A Characterization of Constant-Sample Testable Properties

TL;DR

This paper characterizes Boolean property testability with constant samples, showing it is equivalent to being determined by densities over a fixed partition, with applications to graph, affine-invariant, and hypergrid properties.

Contribution

It provides a complete characterization of constant-sample testable properties as essentially $k$-part symmetric properties, linking testability to density-based criteria.

Findings

Testable properties are characterized by $k$-part symmetry.

Graph properties testable with constant samples depend on edge density.

Monotonicity on hypergrids is testable with constant samples.

Abstract

We characterize the set of properties of Boolean-valued functions on a finite domain $\mathcal{X}$ that are testable with a constant number of samples.

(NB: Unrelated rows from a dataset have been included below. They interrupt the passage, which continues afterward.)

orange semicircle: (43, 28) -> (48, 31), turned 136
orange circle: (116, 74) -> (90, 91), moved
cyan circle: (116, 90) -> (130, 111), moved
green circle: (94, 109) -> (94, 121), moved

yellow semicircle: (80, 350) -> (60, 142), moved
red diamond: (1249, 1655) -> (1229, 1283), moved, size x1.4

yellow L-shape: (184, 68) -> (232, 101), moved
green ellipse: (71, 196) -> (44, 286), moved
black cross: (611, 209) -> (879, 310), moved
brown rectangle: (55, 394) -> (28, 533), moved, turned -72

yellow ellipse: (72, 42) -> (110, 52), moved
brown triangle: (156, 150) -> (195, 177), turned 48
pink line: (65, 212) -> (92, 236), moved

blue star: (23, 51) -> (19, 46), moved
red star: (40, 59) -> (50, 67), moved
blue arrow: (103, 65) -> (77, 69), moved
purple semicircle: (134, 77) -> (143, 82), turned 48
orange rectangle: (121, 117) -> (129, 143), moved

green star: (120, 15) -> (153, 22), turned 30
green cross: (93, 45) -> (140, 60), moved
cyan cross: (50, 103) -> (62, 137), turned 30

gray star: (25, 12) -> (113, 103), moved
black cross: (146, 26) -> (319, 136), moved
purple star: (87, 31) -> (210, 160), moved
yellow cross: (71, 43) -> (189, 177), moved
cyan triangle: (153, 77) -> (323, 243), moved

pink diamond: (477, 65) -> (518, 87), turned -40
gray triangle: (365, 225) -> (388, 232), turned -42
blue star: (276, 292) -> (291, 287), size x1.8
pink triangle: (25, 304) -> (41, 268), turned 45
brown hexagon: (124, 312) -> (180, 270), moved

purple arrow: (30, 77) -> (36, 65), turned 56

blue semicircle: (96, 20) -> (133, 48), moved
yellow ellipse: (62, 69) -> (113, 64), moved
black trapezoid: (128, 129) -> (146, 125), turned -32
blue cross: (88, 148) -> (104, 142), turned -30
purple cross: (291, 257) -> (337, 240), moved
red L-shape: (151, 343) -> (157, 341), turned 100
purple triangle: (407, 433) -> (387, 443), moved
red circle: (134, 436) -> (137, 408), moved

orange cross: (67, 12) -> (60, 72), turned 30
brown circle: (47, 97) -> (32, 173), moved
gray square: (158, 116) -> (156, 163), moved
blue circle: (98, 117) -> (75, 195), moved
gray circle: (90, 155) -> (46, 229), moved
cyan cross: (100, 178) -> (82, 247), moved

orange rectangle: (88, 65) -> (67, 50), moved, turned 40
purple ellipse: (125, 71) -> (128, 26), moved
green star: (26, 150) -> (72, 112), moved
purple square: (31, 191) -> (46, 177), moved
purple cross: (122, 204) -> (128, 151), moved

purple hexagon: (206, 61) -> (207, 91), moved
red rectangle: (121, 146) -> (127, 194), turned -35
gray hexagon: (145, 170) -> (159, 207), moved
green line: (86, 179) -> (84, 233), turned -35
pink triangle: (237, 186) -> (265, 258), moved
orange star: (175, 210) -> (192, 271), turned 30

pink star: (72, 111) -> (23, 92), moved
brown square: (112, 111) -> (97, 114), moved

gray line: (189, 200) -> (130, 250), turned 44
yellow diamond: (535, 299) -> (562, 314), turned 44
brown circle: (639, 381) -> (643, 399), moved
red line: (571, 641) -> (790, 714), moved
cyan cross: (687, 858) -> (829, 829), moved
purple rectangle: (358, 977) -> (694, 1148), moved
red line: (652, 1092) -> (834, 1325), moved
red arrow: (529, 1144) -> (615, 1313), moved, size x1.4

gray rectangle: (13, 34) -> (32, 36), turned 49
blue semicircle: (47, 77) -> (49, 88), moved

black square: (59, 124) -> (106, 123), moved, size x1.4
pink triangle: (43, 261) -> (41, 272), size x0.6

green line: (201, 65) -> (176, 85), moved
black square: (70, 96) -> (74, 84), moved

Specifically, we show that a property $\mathcal{P}$ is testable with a constant number of samples if and only if it is (essentially) a $k$-part symmetric property for some constant $k$, where a property is {\em $k$-part symmetric} if there is a partition $S_1,\ldots,S_k$ of $\mathcal{X}$ such that whether $f:\mathcal{X} \to \{0,1\}$ satisfies the property is determined solely by the densities of $f$ on $S_1,\ldots,S_k$. We use this characterization to obtain a number of corollaries, namely: (i) A graph property $\mathcal{P}$ is testable with a constant number of samples if and only if whether a graph $G$ satisfies $\mathcal{P}$ is (essentially) determined by the edge density of $G$. (ii) An affine-invariant property $\mathcal{P}$ of functions $f:\mathbb{F}_p^n \to \{0,1\}$ is testable with a constant number of samples if and only if whether $f$ satisfies $\mathcal{P}$ is (essentially) determined by the density of $f$. (iii) For every constant $d \geq 1$, monotonicity of functions $f : [n]^d \to \{0, 1\}$ on the $d$-dimensional hypergrid is testable with a constant number of samples.